- Born: c. 1950
- Education: Brooklyn College
- Occupation: Business executive

= Marjorie Magner =

American business executive

Marjorie Magner (born c. 1950) is an American business executive. She is the co-founder of Brysam Global Partners, a private equity firm, and the chairman of the Gannett Corporation.

==Education==
Marjorie Magner was born around 1950. She graduated from Brooklyn College, with a Bachelor of Science degree in psychology in 1969. She later earned an MSIA from the Krannert School of Management at Purdue University.

==Career==
Magner held various positions within Citigroup Inc., including senior executive vice president and head of consumer banking, from 2003 to 2005.

Magner is the co-founder of Brysam Global Partners, a private equity firm where she serves as a managing partner. Additionally, she is the non-executive chairman of both the Gannett Corporation and Accenture PLC.

Magner also serves on the board of directors of Ally Financial Inc.
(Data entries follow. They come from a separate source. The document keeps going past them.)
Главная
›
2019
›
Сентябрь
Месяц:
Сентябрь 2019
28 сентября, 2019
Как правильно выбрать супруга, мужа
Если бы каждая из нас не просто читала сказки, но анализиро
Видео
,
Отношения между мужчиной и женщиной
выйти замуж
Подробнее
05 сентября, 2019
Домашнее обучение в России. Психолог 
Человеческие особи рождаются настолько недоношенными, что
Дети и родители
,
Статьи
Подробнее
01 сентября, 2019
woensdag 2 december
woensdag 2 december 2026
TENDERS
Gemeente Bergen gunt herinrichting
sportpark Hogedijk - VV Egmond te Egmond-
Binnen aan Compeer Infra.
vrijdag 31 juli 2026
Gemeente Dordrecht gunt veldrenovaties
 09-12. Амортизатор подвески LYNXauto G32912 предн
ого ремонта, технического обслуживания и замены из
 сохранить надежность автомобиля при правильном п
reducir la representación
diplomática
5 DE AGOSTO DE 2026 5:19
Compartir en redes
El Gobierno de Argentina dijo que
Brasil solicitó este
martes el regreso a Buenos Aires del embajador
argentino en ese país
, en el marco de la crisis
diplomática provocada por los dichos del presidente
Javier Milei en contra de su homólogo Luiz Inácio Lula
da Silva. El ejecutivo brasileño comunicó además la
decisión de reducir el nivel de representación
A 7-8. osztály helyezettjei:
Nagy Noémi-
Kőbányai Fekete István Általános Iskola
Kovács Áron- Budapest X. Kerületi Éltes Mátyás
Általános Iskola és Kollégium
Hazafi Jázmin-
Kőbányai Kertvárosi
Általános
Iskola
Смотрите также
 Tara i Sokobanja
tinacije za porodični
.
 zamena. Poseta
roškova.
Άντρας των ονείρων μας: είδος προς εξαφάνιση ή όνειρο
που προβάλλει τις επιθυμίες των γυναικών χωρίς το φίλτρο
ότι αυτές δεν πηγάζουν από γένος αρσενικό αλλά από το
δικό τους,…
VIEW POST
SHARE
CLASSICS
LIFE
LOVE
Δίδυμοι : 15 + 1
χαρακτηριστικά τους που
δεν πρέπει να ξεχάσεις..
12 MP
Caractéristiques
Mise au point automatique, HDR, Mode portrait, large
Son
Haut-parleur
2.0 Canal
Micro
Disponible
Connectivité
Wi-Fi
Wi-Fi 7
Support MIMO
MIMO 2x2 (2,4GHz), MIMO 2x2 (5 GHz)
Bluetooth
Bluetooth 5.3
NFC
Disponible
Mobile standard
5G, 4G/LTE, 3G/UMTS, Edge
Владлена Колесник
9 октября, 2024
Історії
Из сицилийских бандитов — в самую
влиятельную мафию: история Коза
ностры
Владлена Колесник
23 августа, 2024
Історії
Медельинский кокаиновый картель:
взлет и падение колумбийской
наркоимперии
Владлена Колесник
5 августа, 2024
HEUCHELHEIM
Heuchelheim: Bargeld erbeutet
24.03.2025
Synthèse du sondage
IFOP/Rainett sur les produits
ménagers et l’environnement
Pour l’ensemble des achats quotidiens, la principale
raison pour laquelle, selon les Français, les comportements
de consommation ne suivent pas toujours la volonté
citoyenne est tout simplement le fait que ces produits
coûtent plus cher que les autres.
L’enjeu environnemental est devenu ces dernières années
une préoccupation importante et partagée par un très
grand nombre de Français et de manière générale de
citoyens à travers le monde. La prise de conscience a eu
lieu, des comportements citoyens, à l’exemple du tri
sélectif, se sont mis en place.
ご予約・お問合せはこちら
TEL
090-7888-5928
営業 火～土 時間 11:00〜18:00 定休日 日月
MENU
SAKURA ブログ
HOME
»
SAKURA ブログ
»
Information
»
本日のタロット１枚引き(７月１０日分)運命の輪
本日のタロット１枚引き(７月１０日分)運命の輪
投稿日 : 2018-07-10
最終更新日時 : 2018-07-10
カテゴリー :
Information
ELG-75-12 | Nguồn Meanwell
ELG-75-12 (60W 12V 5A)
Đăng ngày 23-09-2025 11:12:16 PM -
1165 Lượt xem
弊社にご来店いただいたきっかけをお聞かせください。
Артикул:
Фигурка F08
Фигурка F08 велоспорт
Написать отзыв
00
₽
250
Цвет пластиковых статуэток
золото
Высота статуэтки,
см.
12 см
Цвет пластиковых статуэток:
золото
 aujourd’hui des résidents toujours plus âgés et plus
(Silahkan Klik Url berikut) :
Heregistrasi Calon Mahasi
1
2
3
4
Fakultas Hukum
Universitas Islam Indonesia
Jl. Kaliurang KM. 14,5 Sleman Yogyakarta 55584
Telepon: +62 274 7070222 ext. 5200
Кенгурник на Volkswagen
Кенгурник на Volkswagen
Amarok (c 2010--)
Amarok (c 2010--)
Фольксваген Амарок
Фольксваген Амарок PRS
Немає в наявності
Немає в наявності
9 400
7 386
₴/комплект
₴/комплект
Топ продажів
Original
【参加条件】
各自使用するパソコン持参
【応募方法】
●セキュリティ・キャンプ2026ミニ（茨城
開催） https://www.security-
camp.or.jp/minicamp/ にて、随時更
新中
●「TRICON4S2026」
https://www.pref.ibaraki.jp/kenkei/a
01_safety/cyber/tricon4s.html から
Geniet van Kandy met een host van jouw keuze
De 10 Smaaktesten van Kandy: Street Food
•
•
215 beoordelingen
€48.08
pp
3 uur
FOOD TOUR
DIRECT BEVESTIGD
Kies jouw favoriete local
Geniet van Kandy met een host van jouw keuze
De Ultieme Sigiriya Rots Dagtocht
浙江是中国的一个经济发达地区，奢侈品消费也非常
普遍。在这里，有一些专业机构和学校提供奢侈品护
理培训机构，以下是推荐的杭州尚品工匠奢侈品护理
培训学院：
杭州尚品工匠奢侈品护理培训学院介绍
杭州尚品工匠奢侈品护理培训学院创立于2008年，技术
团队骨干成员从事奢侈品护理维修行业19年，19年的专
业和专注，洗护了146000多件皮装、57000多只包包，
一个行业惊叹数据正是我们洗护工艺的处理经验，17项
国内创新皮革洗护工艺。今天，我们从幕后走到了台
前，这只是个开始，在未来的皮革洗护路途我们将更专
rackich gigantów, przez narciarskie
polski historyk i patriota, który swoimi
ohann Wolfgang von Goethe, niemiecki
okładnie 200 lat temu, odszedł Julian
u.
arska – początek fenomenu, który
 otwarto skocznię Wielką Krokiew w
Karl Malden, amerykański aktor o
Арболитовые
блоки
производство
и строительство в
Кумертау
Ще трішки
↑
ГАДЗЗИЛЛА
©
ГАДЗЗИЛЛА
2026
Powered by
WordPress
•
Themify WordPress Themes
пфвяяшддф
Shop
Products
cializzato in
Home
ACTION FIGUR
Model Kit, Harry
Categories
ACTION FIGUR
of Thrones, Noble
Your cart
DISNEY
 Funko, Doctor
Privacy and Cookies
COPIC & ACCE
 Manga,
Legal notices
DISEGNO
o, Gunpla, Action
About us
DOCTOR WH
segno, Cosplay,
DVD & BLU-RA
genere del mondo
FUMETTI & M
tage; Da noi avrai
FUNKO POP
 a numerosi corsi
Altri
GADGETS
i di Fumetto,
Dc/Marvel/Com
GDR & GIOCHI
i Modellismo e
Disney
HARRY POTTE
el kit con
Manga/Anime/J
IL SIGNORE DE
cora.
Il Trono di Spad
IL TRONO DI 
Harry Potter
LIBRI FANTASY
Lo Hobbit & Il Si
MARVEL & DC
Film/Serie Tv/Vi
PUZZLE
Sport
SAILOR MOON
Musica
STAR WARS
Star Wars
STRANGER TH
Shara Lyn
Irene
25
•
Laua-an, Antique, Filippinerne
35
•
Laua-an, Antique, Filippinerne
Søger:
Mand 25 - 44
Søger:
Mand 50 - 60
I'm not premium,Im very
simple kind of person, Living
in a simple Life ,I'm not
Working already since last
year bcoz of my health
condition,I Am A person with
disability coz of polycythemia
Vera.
Magner was named one of the Most Powerful Women in Business from 2001–2004 in the Fortune magazine list and was ranked #19 in the Forbes magazine list of World's Most Powerful Women.

==Philanthropy==
Magner serves on the board of trustees of the Brooklyn College Foundation, a fundraising organization for her alma mater. She is also a board member of The Forward newspaper and helps raise funds for them.